▸ **Problem details**
If a line in the entries contains the string "Mjesecu", include that line in your answer.

[Page images and extracted text]

_ _ _

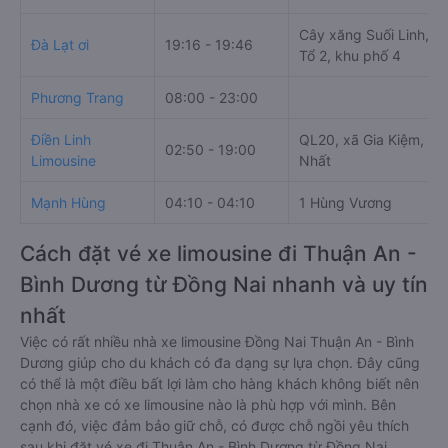
Cây xăng Suối Linh, Q
Đà Lạt ơi
19:16 - 19:46
Tổ 2, khu phố 4
Phương Trang
08:00 - 23:00
Điền Linh
QL20, xã Gia Kiệm, H.
02:50 - 19:00
Limousine
Nhất
Mạnh Hùng
04:10 - 04:10
1 Hùng Vương
Cách đặt vé xe limousine đi Thuận An -
Bình Dương từ Đồng Nai nhanh và uy tín
nhất
Việc có rất nhiều nhà xe limousine Đồng Nai Thuận An - Bình
Dương giúp cho du khách có đa dạng sự lựa chọn. Đây cũng
có thể là một điều bất lợi làm cho hàng khách không biết nên
chọn nhà xe có xe limousine nào là phù hợp với mình. Bên
cạnh đó, việc đảm bảo giữ chỗ, có được chỗ ngồi yêu thích
sau khi đặt vé xe đi Thuận An - Bình Dương từ Đồng Nai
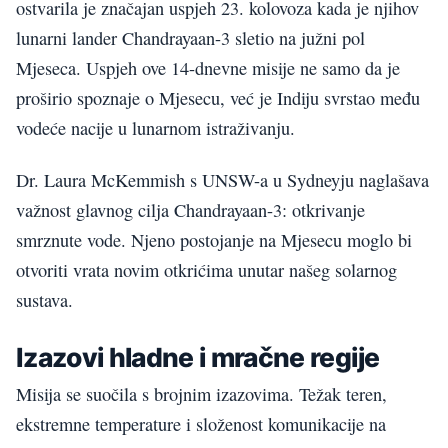
ostvarila je značajan uspjeh 23. kolovoza kada je njihov
lunarni lander Chandrayaan-3 sletio na južni pol
Mjeseca. Uspjeh ove 14-dnevne misije ne samo da je
proširio spoznaje o Mjesecu, već je Indiju svrstao među
vodeće nacije u lunarnom istraživanju.
Dr. Laura McKemmish s UNSW-a u Sydneyju naglašava
važnost glavnog cilja Chandrayaan-3: otkrivanje
smrznute vode. Njeno postojanje na Mjesecu moglo bi
otvoriti vrata novim otkrićima unutar našeg solarnog
sustava.
Izazovi hladne i mračne regije
Misija se suočila s brojnim izazovima. Težak teren,
ekstremne temperature i složenost komunikacije na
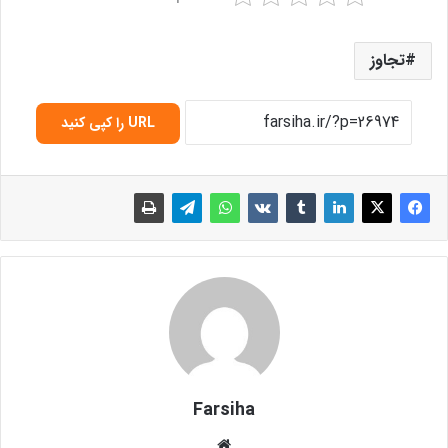
تجاوز
URL را کپی کنید
Farsiha
وبس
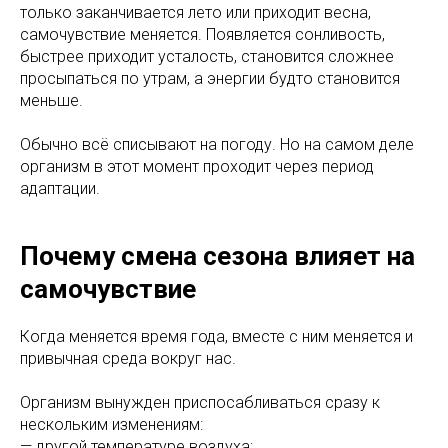
только заканчивается лето или приходит весна,
самочувствие меняется. Появляется сонливость,
быстрее приходит усталость, становится сложнее
просыпаться по утрам, а энергии будто становится
меньше.
Обычно всё списывают на погоду. Но на самом деле
организм в этот момент проходит через период
адаптации.
Почему смена сезона влияет на
самочувствие
Когда меняется время года, вместе с ним меняется и
привычная среда вокруг нас.
Организм вынужден приспосабливаться сразу к
нескольким изменениям:
— другой температуре воздуха;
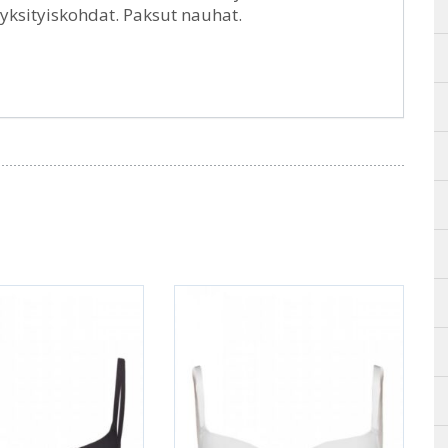
siyksityiskohdat. Paksut nauhat.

_ _ _

▸ **Exercise solution**
proširio spoznaje o Mjesecu, već je Indiju svrstao među
smrznute vode. Njeno postojanje na Mjesecu moglo bi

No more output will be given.